How to say 'we got your back' to DFIR content creators.

1.     Say thank you.

Was something you learned useful? Tell the person so through a retweet, direct message or email. You might not be allowed to tell them how it helped you specifically in a case but most folks appreciate the knowledge that something they worked on and shared had an impact even if specifics might not be available. That being said if you can provide some details do it. There might be more to what you found useful that the person you are thanking might be able to tell you that you wouldn't have known otherwise if you hadn't reached out.

2.     Share and promote the work.

By sharing and promoting not only gives the content more impact and distribution but it might motivate others to also share their own work. For an example see here.

3.     Support their Patreon if they have one.

Time is not free. Hosting a website is not free. Equipment to record audio and/or video is not free. Editing software and DFIR tools are not free. Thanks to Patreon and other similar sites we can directly encourage and support these folks monetarily. Here are some DFIR content creators I support:

https://www.patreon.com/DFIRtraining

DFIR website by Brett Shavers and it contains a wealth of information. Being a Patreon supporter comes with awesome educational perks. Depending on your level of support you will have access to videos and even DFIR course content.

https://www.patreon.com/thisweekin4n6

If you don't read Phill's weekly blog post and hear his monthly DFIR roundup, who are you? I think Phill has a time slowing machine that enables him to listen, read and then do a summary of all the latest happening in the DFIR space.

https://www.patreon.com/rallysecurity

Rally Security is an Information Security (Infosec) focused Twitch channel. Great group of known experts that discuss the latest in Infosec as well as interviewing interesting people in the field. The Twitch channel keeps a copy of each show if you missed one.

https://www.patreon.com/13cubed

Richard Davis creates great videos that showcase different DFIR techniques. Being able to see how something is done helps immensely. As an example check out his video on SRUM here.

4.    Buy their books but also review them.

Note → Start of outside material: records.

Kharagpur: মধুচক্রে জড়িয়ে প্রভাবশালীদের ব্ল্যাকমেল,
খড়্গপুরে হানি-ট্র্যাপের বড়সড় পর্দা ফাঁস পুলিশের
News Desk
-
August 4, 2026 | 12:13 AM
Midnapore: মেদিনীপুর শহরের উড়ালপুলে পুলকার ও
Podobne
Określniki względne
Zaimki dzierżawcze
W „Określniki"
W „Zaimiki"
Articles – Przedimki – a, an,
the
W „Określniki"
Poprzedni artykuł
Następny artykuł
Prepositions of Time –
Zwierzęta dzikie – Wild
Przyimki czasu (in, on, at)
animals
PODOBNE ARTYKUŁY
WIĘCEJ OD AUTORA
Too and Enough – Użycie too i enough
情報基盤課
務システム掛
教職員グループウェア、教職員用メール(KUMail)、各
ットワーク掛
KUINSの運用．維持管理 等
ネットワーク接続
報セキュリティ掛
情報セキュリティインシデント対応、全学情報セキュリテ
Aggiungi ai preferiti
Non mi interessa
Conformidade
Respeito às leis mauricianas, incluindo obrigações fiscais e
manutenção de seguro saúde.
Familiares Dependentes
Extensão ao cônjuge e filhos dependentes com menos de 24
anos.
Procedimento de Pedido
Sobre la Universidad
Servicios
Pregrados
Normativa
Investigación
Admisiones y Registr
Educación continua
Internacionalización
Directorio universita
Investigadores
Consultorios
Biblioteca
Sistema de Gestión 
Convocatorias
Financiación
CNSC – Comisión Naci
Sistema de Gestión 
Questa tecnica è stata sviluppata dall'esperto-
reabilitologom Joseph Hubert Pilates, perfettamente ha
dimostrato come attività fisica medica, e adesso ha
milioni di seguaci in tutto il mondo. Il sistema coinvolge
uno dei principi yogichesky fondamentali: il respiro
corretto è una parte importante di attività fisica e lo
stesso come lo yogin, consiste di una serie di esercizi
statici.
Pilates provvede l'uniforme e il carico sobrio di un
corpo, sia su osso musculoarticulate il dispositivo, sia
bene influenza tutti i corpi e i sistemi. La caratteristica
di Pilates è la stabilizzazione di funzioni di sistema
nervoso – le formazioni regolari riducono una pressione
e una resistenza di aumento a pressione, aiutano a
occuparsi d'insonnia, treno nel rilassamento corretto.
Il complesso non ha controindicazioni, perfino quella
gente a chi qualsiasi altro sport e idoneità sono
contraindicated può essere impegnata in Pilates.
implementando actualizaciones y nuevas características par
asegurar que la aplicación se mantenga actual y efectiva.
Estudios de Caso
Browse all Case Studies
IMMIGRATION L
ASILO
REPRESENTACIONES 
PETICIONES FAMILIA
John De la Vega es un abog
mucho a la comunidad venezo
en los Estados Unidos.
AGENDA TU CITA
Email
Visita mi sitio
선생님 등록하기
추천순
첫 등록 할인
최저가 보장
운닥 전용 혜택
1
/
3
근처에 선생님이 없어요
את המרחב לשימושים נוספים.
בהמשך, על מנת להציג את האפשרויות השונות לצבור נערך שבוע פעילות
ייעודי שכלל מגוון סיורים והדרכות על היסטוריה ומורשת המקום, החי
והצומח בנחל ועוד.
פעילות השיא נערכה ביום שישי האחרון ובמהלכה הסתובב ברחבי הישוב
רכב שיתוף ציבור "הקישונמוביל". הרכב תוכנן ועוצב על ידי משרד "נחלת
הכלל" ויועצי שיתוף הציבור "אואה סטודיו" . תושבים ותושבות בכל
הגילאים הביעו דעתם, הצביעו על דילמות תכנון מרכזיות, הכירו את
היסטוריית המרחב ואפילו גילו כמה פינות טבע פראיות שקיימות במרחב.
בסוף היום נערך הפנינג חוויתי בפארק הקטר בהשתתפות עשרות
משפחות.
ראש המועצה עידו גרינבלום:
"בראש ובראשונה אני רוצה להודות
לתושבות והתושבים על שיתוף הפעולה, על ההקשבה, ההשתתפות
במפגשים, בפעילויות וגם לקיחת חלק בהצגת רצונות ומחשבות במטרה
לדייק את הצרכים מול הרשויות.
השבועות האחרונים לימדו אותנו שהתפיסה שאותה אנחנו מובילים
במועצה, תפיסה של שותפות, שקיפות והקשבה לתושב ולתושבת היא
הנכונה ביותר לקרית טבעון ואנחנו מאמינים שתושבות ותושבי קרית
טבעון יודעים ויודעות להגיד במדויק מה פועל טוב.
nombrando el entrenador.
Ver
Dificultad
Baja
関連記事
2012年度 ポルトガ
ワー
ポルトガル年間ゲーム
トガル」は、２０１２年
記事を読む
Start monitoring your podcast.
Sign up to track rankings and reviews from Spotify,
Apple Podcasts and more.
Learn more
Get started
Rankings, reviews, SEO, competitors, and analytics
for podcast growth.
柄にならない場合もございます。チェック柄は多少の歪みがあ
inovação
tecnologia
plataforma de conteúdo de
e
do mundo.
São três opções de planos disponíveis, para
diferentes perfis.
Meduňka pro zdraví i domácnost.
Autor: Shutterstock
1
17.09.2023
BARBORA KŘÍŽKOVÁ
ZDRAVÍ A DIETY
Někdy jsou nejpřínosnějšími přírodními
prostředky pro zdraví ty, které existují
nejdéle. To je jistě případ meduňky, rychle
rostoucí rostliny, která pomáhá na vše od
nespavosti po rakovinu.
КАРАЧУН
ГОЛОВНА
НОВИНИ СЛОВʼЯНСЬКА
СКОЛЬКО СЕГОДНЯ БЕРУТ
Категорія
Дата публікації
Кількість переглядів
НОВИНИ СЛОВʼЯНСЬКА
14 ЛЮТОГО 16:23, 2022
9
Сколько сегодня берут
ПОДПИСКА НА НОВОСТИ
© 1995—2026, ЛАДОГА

Recently I have made the point of buying the books of people that are active in DFIR twitter/blogs. Great decision. Most of the time tweets and blog posts do not do justice to the research or work these individuals put in. When they sit down and write a book about it one can really benefit from all the details that do not fit in social media. Was the book useful? Leave a comment in Amazon or in your own twitter. Think others will benefit from knowing your take on the book? Make a review and post it on your blog. I am currently reading Harlan Carvey's new book titled Investigating Windows Systems and hope to have a review done soon.

Conclusion

A free resource is never actually free. People put their time, knowledge and even their hearts out there because the have a passion for this field. It is our ethical responsibility as beneficiaries of such efforts to encourage and support as many of these folks as we can, and if possible, become one of them too.